On 08/15/2012 02:58 PM, artur tarassow wrote:
Dear gretl list, I know that this is a bit off-topic... but
nevertheless
maybe somebody could help me with this.
I am attempting to program the Chow-test for VAR models as implemented
in JMulti. In order to incorporate the bootstrapping part, the original
reduced-form VAR needs to be simulated many times based on a resampling
technique, as e.g. described in Lütkepohl's "New Introduction to
Multiple Time Series Analysis".
My problem is the following:
In the case of estimating a VAR with deterministic terms and/or
exogenous, I am not sure how to account for these terms correctly. In
the reference of the "varsimul" command it is stated that these terms
can be handled by folding them into the U matrix.
I attached an example based on a VAR(1) including a linear trend. The
problem is about line 20 in the code, where "matrix U = u .+ B" accounts
for the constant, but I am not sure whether "matrix U = u .+ B .+ DD"
would be the correct form to account for the linear trend as well.
Well it's clear you need the trend term, without it it's not the same
model. In principle your code looks ok I guess, but I haven't checked
whether you picked the right coefficients.

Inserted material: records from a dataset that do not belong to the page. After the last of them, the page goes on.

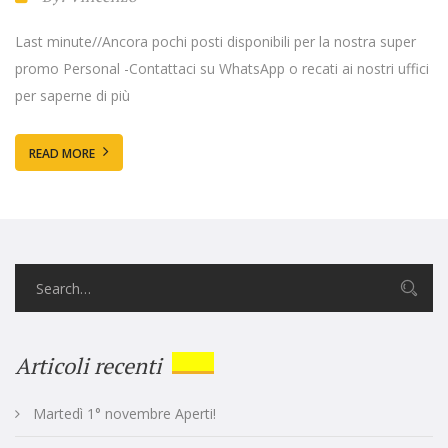
Last minute//Ancora pochi posti disponibili per la nostra super
promo Personal -Contattaci su WhatsApp o recati ai nostri uffici
per saperne di più
READ MORE
Articoli recenti
Martedì 1° novembre Aperti!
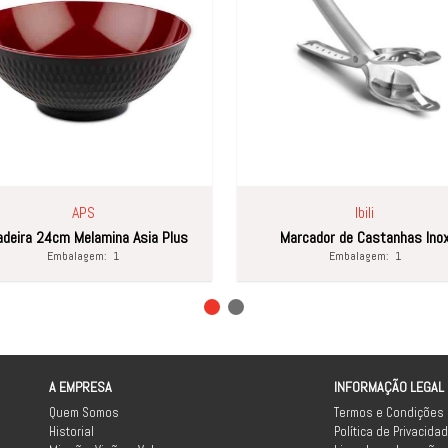
APS
Ibili
adeira 24cm Melamina Asia Plus
Marcador de Castanhas Ino
Embalagem:
1
Embalagem:
1
A EMPRESA
INFORMAÇÃO LEGAL
Quem Somos
Termos e Condições
Historial
Política de Privacida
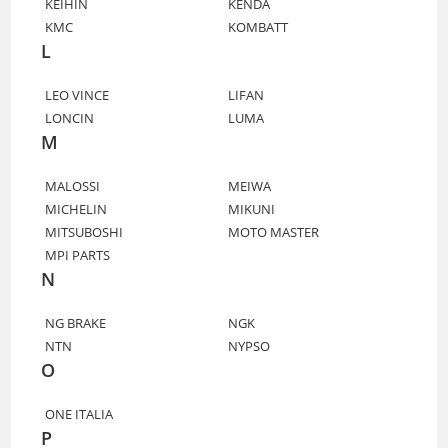
KEIHIN
KENDA
KMC
KOMBATT
L
LEO VINCE
LIFAN
LONCIN
LUMA
M
MALOSSI
MEIWA
MICHELIN
MIKUNI
MITSUBOSHI
MOTO MASTER
MPI PARTS
N
NG BRAKE
NGK
NTN
NYPSO
O
ONE ITALIA
P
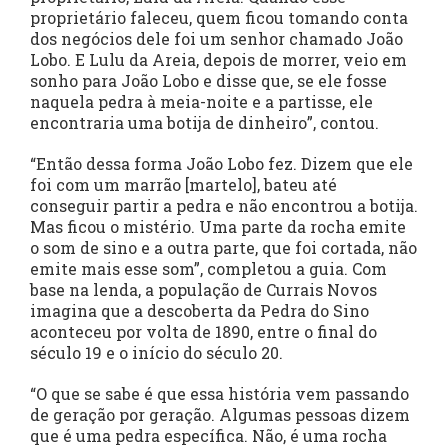
proprietário faleceu, quem ficou tomando conta
dos negócios dele foi um senhor chamado João
Lobo. E Lulu da Areia, depois de morrer, veio em
sonho para João Lobo e disse que, se ele fosse
naquela pedra à meia-noite e a partisse, ele
encontraria uma botija de dinheiro”, contou.
“Então dessa forma João Lobo fez. Dizem que ele
foi com um marrão [martelo], bateu até
conseguir partir a pedra e não encontrou a botija.
Mas ficou o mistério. Uma parte da rocha emite
o som de sino e a outra parte, que foi cortada, não
emite mais esse som”, completou a guia. Com
base na lenda, a população de Currais Novos
imagina que a descoberta da Pedra do Sino
aconteceu por volta de 1890, entre o final do
século 19 e o início do século 20.
“O que se sabe é que essa história vem passando
de geração por geração. Algumas pessoas dizem
que é uma pedra específica. Não, é uma rocha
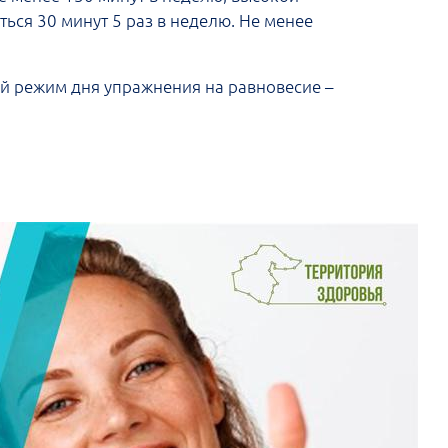
ься 30 минут 5 раз в неделю. Не менее
й режим дня упражнения на равновесие –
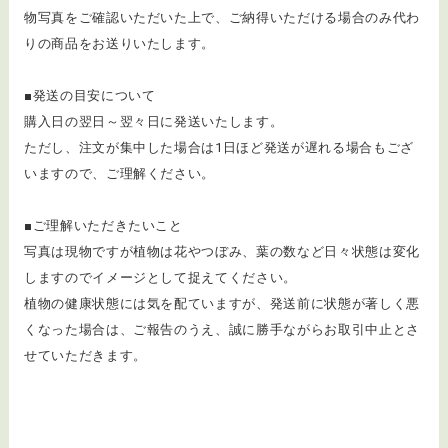
物写真をご確認いただいた上で、ご納得いただける場合のみ代わ
りの商品をお送りいたします。
■発送の目安について
購入日の翌日～翌々日に発送いたします。
ただし、注文が集中した場合は1日ほど発送が遅れる場合もござ
いますので、ご理解ください。
■ご理解いただきたいこと
写真は現物ですが植物は花やつぼみ、葉の数など日々状態は変化
しますのでイメージとして捉えてください。
植物の健康状態には気を配ていますが、発送前に状態が著しく悪
くなった場合は、ご報告のうえ、誠に勝手ながらお取引中止とさ
せていただきます。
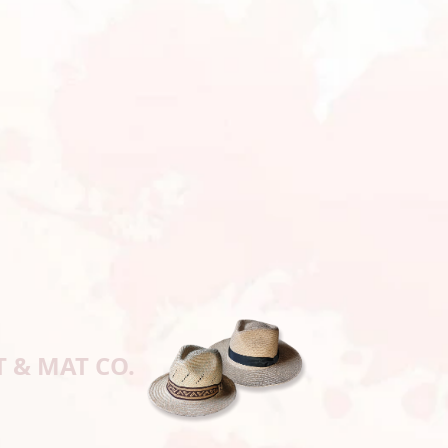
T & MAT CO.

One further thing to check: you define your 'trend' variable yourself,
but the scaling (starting value) is arbitrary. E.g. you could use
0,1,2... or 1,2,3... The scaling will be picked up by the estimated
constant term. So to really simulate the same model, you need to make
sure that the scaling of the trend term in gretl's 'var ... --trend'
command is the same as your own trend term. This could get tricky if
gretl's trend term were bound to the dataset range (the index variable),
which means that the starting value would depend on the effective sample
which is chosen.
Don't know if I made myself clear here.